I found this problem in a Haskell textbook. Given a recursive data structure:

data Foo = A Foo Foo | B Int Foo | C Int

create a function:

createFooFromList :: [Int] -> Foo -> Foo

that takes in a list and a Foo, applies the list to the Foo, and returns the new Foo.

What "applying" means is best described using an example.

Say we have a Foo that is defined as B 0 (B 1 (A (B 0 (C 1)) (B 1 (C 1)))) and we have to apply the list [0,0,1,0,2,0] to this Foo. To do this, simply take each integer in the given sequence and replace integers in the Foo structure in order with these integers in the sequence.

So for the above example, our output would be B 0 (B 0 (A (B 1 (C 0)) (B 2 (C 0))))

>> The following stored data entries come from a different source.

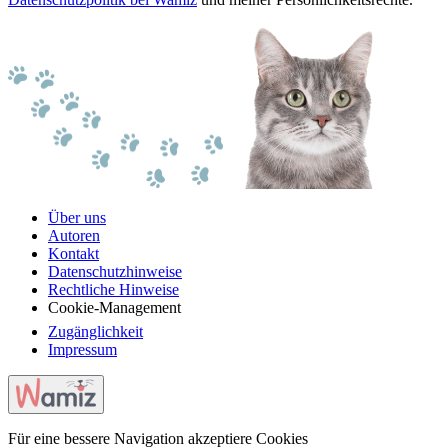
Über uns
Autoren
Kontakt
Datenschutzhinweise
Rechtliche Hinweise
Cookie-Management
Zugänglichkeit
Impressum
Für eine bessere Navigation akzeptiere Cookies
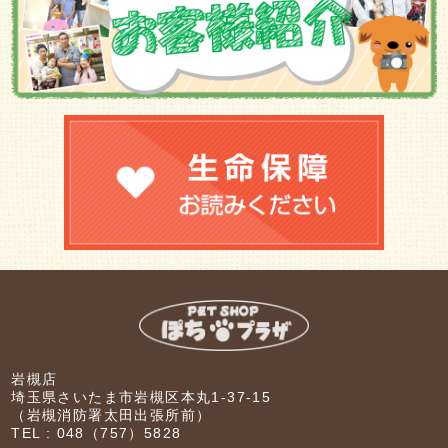
岩槻店
埼玉県さいたま市岩槻区本丸1-37-15
（岩槻消防署太田出張所前）
TEL :
048（757）5828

So far, I have created a function that applies the list to the B and C structures. C is trivial, and B is also easy as I simply set the head of the list to the Int parameter of B, and recursively apply the rest of the list to the Foo part of B. However I am unsure as to how to deal with A.

Answer 1

Here is a hint:

I would start by writing an auxiliary function, which takes the [Int] and Foo arguments, and returns not just the output Foo but an additional [Int] representing the numbers in the input list which have not been used, yet. Hence, the resulting output type can be a pair.

The intuition here is that this auxiliary function does not assume that the input [Int] list contains the right amount of numbers for the Foo input, but allows more Ints to be present, and returns the ones in excess.

Using this auxiliary function, you can handle the A case with two Foos inside: you call the auxiliary function on the first Foo, and obtain the excess Ints, then you use those for the second Foo, and return the new excess Ints.

(A more advanced approach would be to use a State [Int] monad, but the above basic approach should be fine.)